My Geek Heaven Making a home a safe haven for gadgets is admirable, but Dean Heistad says that with more dough he could really work wonders.
By Dean Heistad

(FORTUNE Magazine) – Yeah, yeah, I wish all that stuff magically appeared in my house too. But if money were no object, my dream house (all 30,000 square feet of it) would be a full-on geek paradise: video and audio anywhere and a better-than-Hollywood theater, as well as inconspicuous, omnipresent security and computing. So, how much do dreams run these days? The cost of a high-end home installation starts as low as $70,000 and can easily run over $2 million for equipment, programming, and installation.

Here's how I'd build it: First, I'd ditch the TV--even the 42-inch Panasonic plasma model we installed--and buy a projector and screen. We're not talking invite-the-neighbors-and-load-up-the-slides here. The $120,000 Runco VX6-C projector uses digital light projection chips and a blindingly bright 1.2-kilowatt Xenon lamp to present huge, film-quality images. Project it onto the $21,000 Draper RPS Complete/Diamond screen system from the rear, and you can enter The Matrix without hearing the projector fan or worrying about blocking the movie when you grab another bag of popcorn. Wipe the sweat from your brow after witnessing Trinity in all her glory, then flip the switch for the motorized drapes to cover the screen.

But then who wants to simply replicate the theater experience? This is a dream house, not a Loews. So I'd put in three rows of high-end seating and attach--via airplane servos--the motion-simulator system from D-Box for a total of $200,000. The seats (heated, of course) connect through the D-Box to a receiver, allowing sounds to become shakes and movements.

To show off the DVDs, I'd use the $3,500 Lexicon RT10 DVD player hooked up to the company's MC12 processor (for decoding Digital sound) at $10,000. Then, to add astonishing audio, I'd pick up five Krell Master Reference Amplifiers at $60,000 a piece. They are THX-rated (you've experienced THX at the theaters) to provide a speaker blast whenever a Matrix EMP-pulse goes off. Speaking of speakers, my home would have two Wilson Audio X-2 Alexandria units for the front (at $62,500 each), plus $40,000 worth of center and surround speakers, along with a stereo pair of Velodyne's heavyweight Signature 1812 subwoofers for $30,000 a pair. To connect all this equipment, I'd opt for well over $100,000 in Esoteric speaker, signal, and power cabling.

But that's just one room. I want my video and audio in all 30. To get that, I'd buy the monster seven-terabyte audio/video server from AMX (the AMX MMS900), which lists for $60,000 and allows you to rip 900 DVDs or 22,500 CDs and send either audio or video to any of the rooms in the house, all controlled by the Crestron 15-inch ISYS TPS6000 touch panel displays on countertops and bedside tables everywhere.

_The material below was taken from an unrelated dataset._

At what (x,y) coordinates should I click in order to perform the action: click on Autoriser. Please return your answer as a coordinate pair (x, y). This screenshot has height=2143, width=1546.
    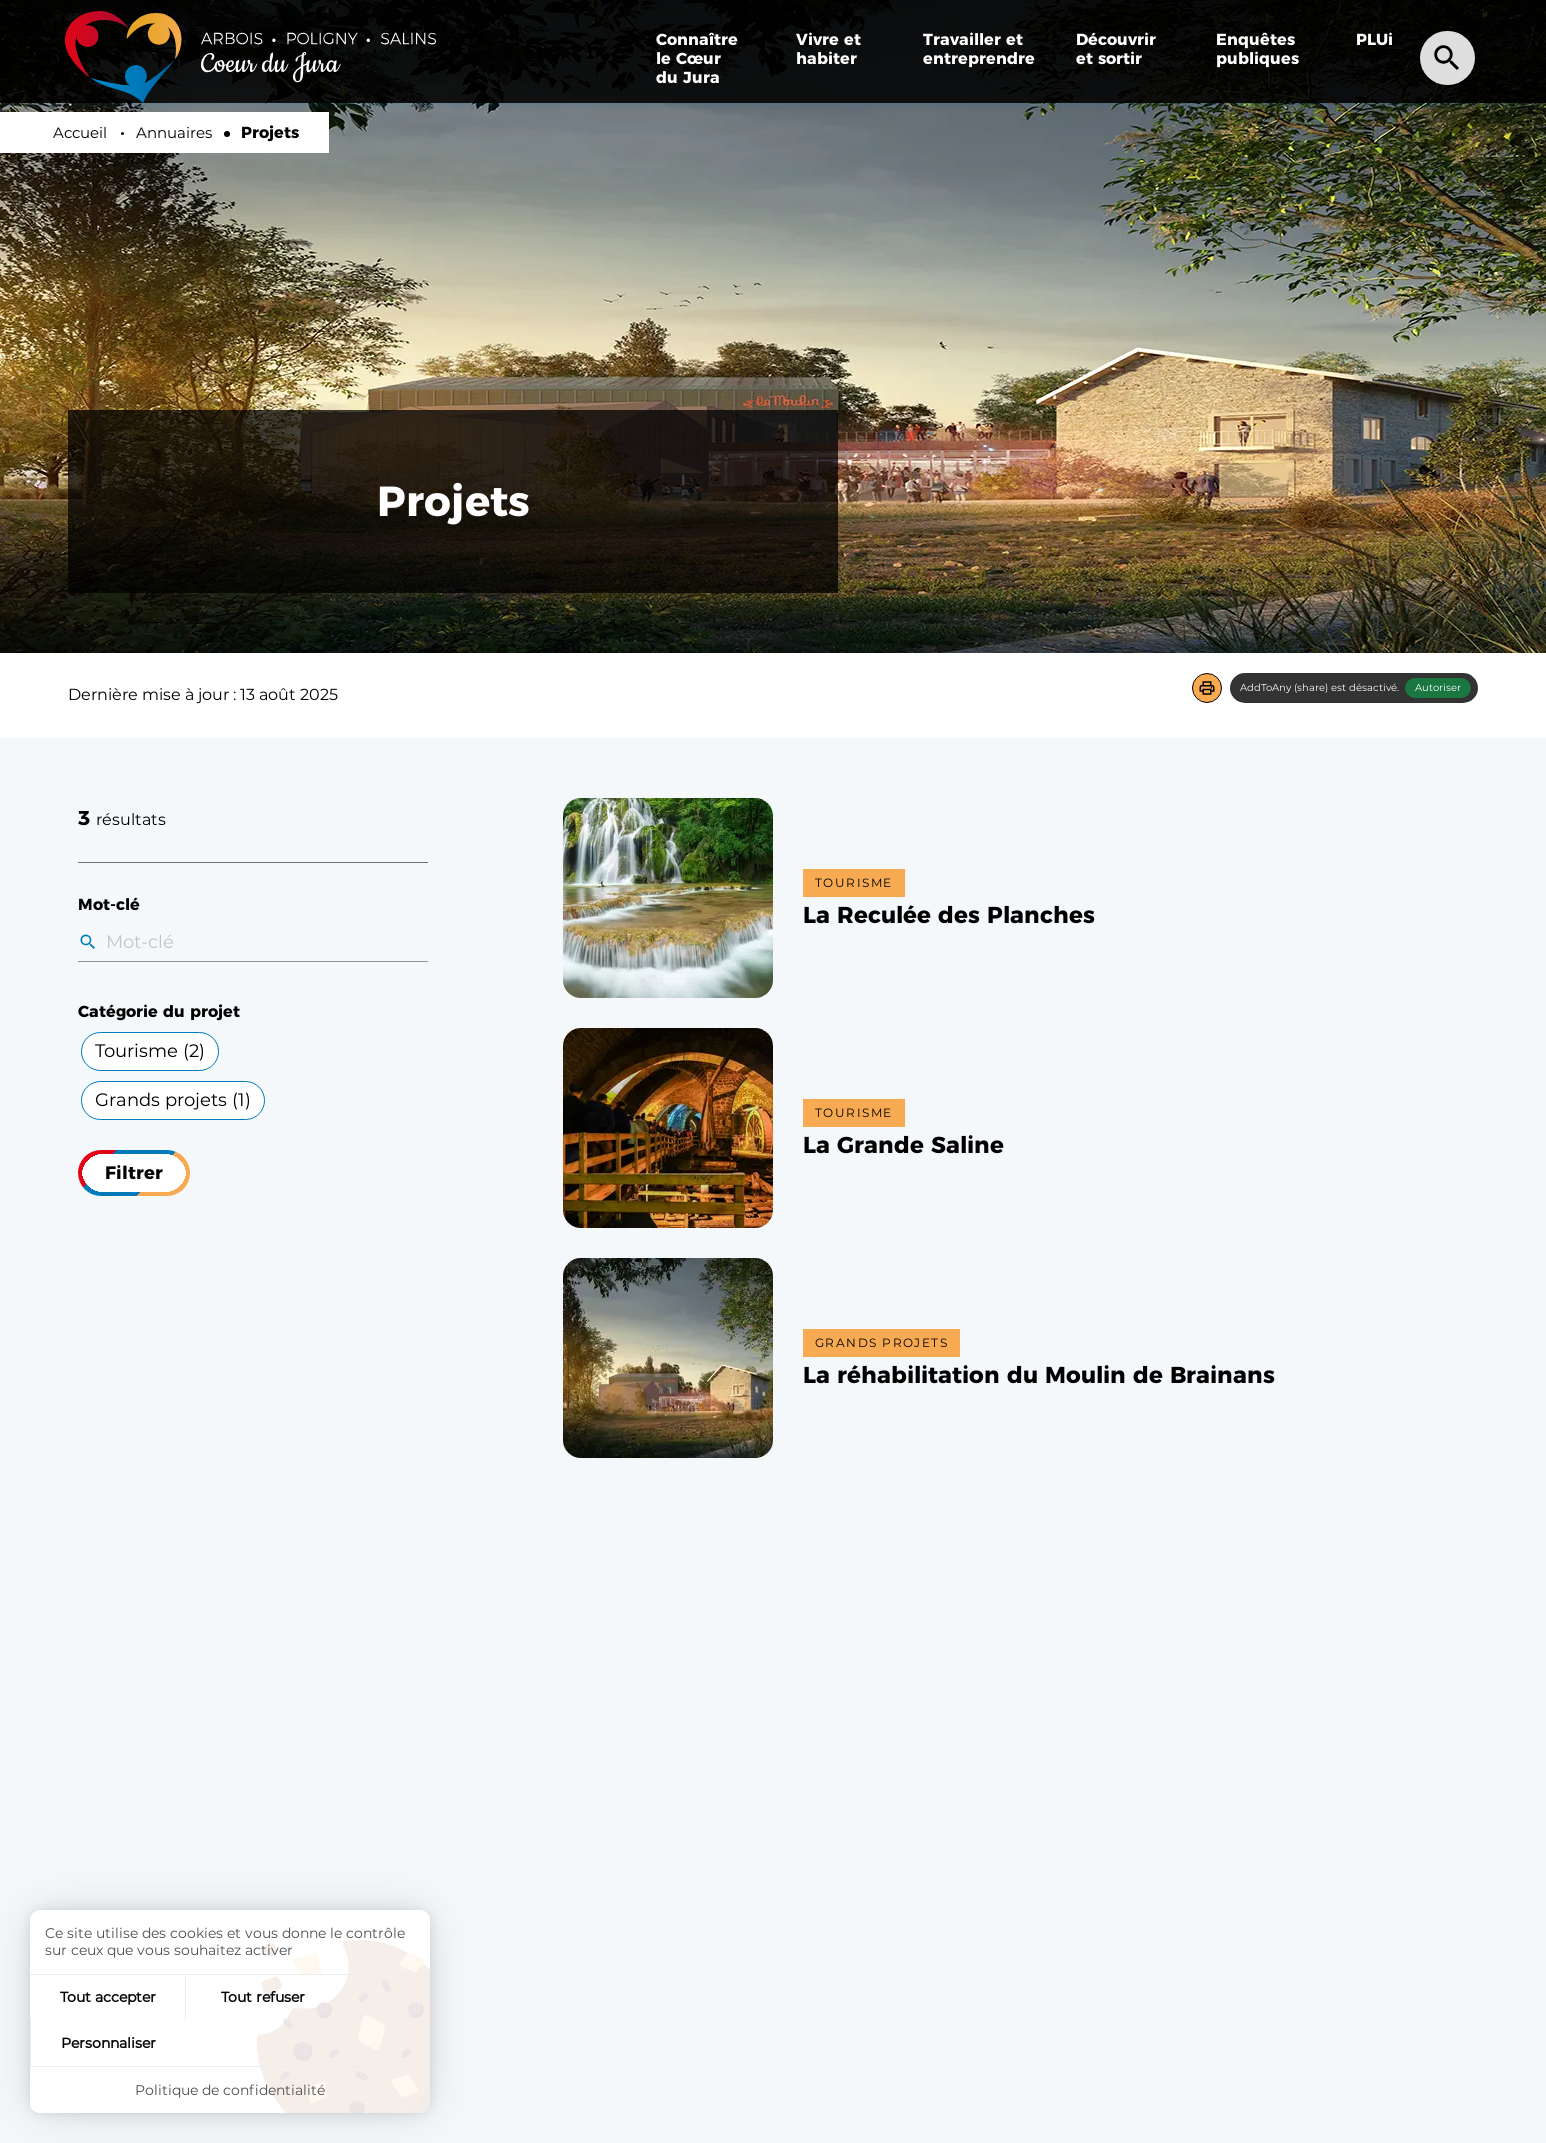
    Looking at the image, I should click on (1438, 687).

Crestron's other controllers allow you to not only pick where the music and movies get shown and heard but also to control just about any other part of the house that runs on electricity: surveillance, air conditioning, espresso machine, you name it. Walk through the halls at night, and the Crestron will dim the lighting behind you. Forget to lock your doors--and don't realize it until you land in Taipei? Log on to a web browser and turn the virtual key. A high-end Crestron system like this would cost $400,000--plus another $400,000 for programming and installation.

Total cost: $1.8 million. A geek can dream, can't he?